L'acétylation des lysines/K
Elle stabilise la chromatine décondensée,
c'est-à-dire, la maintient dans un état favorable au processus de transcription
/ d'expression de l'ADN. Il en va ainsi de l'acétylation de la lysine/K en
position 14 de l'histone 3 (H3K14 ace) ou encore de l'acétylation (ac) de la
lysine/K en position 27 (K27) sur l'histone H3 (H3K27ac), qui ouvrent la
chromatine au niveau des promoteurs du gène et facilitent ainsi son expression.
Une famille d'enzymes, les histones
désacétylases (HDAC), peuvent opérer la désacétylation de ces lysines/K. Les
acétylases agissent à l'opposé des histones désacétylases (HDAC), pour moduler
l'expression des gènes, les premières pour la favoriser et les secondes, au
contraire, pour la réprimer.
La méthylation des lysines/K ou des
arginines/R
Elle fait intervenir plusieurs familles
d'enzymes, dont les histones méthyl-transférases (MPTH). Cette méthylation
modifie la conformation de la chromatine. Elle affecte l'interaction entre les
histones et la double hélice de l'ADN et, partant, l'activation ou la
répression du gène. Alors que la triméthylation (me3) de la lysine/K en
position 4 (K4), de l'histone 3 (H3K4me3) facilite la transcription du gène, la
diméthylation (me2) de la lysine/K en position 9 (K9) de l'histone3 (H3K9me2)

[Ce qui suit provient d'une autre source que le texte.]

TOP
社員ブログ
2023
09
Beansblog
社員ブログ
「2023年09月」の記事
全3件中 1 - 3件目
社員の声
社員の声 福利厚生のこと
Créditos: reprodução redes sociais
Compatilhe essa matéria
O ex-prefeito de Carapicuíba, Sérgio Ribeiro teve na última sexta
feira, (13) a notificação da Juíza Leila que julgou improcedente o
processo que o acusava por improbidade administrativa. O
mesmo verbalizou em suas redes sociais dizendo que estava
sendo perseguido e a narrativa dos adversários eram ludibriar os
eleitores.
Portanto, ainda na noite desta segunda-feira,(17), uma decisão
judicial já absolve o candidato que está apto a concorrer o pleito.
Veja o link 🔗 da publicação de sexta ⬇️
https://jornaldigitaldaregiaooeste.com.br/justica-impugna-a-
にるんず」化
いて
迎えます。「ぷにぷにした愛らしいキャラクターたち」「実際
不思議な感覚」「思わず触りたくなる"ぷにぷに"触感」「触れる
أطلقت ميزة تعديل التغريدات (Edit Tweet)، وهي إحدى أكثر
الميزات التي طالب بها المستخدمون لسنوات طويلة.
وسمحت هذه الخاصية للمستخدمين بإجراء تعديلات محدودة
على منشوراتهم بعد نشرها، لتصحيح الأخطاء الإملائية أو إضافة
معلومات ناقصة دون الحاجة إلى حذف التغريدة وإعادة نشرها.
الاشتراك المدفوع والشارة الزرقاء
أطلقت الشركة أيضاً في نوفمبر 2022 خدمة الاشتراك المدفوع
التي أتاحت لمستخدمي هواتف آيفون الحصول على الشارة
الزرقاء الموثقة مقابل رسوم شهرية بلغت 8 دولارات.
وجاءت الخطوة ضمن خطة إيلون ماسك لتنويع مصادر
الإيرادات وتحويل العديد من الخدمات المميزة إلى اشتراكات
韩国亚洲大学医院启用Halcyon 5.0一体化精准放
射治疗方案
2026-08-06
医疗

réprime le gène ; l'ADN devenant inaccessible à la machinerie
transcriptionnelle [8]. La machinerie
transcriptionnelle implique l'ARN polymérase, qui copie l'ADN du gène en un ARN
messager. Cet ARNm passe du noyau dans le cytoplasme. Il est alors lu par un
ribosome, qui fait correspondre à chacun de ses triplets de bases un acide
aminé. Ces derniers, ainsi enchaînés les uns aux autres, aboutissent à la
protéine support du caractère programmé par l'ADN du gène. Ces modifications
quantitatives de l'expression des gènes sur- viennent en l'absence de
modification de la séquence des bases de l'ADN ; elles peuvent être transmises
à la génération suivante, voire au-delà. Elles sont cependant plus labiles que
les mutations de l'ADN. Lors de la formation des gamètes, puis de celle de
l'embryon, surviennent des effacements des marques épigénétiques [9] ; pourtant certaines d'entre elles y échappent
[10] (cf. infra).
La méthylation des cytosines de l'ADN
C'est une autre modalité de l'épigénétique.

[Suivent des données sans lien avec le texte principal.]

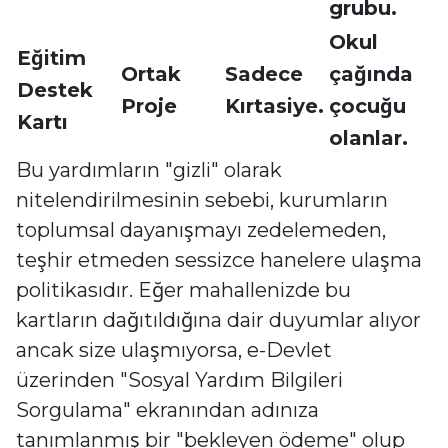
grubu.
Okul
Eğitim
Ortak
Sadece
çağında
Destek
Proje
Kırtasiye.
çocuğu
Kartı
olanlar.
Bu yardımların "gizli" olarak
nitelendirilmesinin sebebi, kurumların
toplumsal dayanışmayı zedelemeden,
teşhir etmeden sessizce hanelere ulaşma
politikasıdır. Eğer mahallenizde bu
kartların dağıtıldığına dair duyumlar alıyor
ancak size ulaşmıyorsa, e-Devlet
üzerinden "Sosyal Yardım Bilgileri
Sorgulama" ekranından adınıza
tanımlanmış bir "bekleyen ödeme" olup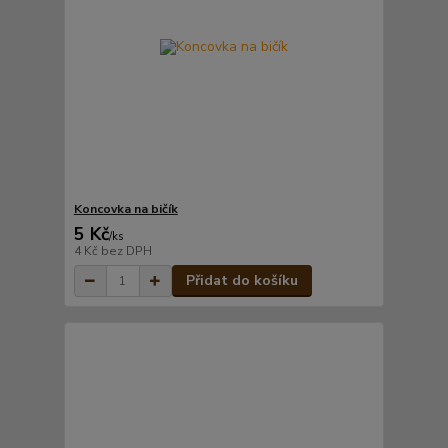
Koncovka na bičík
5 Kč
/
ks
4 Kč
bez DPH
Přidat do košíku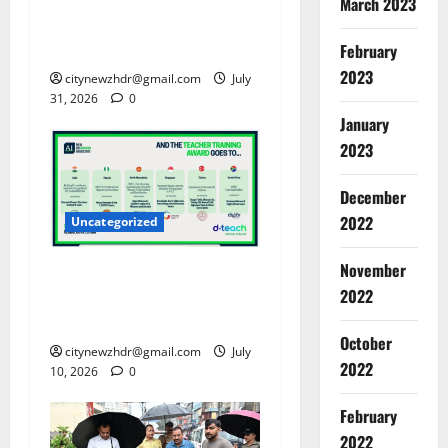
March 2023
कॉमनवेल्थ गेम्स 2026- 17 पदकों
के साथ 10वें स्थान पर भारत
February
2023
citynewzhdr@gmail.com
July
31, 2026
0
January
2023
December
2022
Uncategorized
November
शिक्षा विभाग की डिजिटल शिक्षक
2022
प्रशिक्षण पहल ने वैश्विक मंच पर
फहराया परचम
October
citynewzhdr@gmail.com
July
2022
10, 2026
0
February
2022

Elle s'effectue en position 5 de la base pyrimidique (5mc). Elle fait
intervenir des ADN méthyl-transférases : DNMT3A et DNMT3B. Ces méthylations ne
modifient pas la nature du message, mais elles influent sur l'approche de l'ADN
par les ARN polymérases ; ces enzymes qui assurent sa transcription en ARNm.
D'une façon habituelle, les îlots
cytosine-phosphate-guanine (CpG) situés au niveau des promoteurs du gène ne
sont pas méthylés et les histones sont acétylées ; la chromatine est dans un
état « relâché », accessible pour la transcription de l'ADN. Les îlots CpG
situés en dehors des zones promotrices sont méthylés d'une façon variable selon
leurs positions dans les gènes, la nature de la cellule, le traitement. . .
Lors de dérèglements, cette situation peut s'inverser : les îlots CpG situés au
niveau du promoteur sont méthylés alors que ceux situés ailleurs dans le génome
sont plutôt hypométhylés.
L'intervention
de micro-ARNs (miRNAs) ou de longs ARNs (long ncRNAs) Les micro- ARNs (miRNAs)
comportent moins de 30 nucléotides, les longs ARNs (long ncRNAs) en comportent
plus de 200. Ces ARN, qui sont des transcrits de segments d'ADN ne codant pas
de protéines (ADN non codants), participent à une autre modalité d'effet
épigénétique, régulant l'expression des gènes, soit en agissant au niveau de
leur transcription, soit en intervenant de façon post-transcriptionnelle.